What you need to do → Make an exact copy of the listing underneath, skipping each picture.

╭─ Collected data

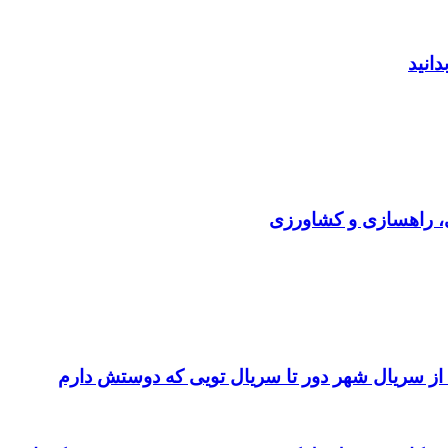
دانید
ی، راهسازی و کشاورزی
 از سریال شهر دور تا سریال تویی که دوستش دارم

╰─

Exercise output →
دانید
ی، راهسازی و کشاورزی
 از سریال شهر دور تا سریال تویی که دوستش دارم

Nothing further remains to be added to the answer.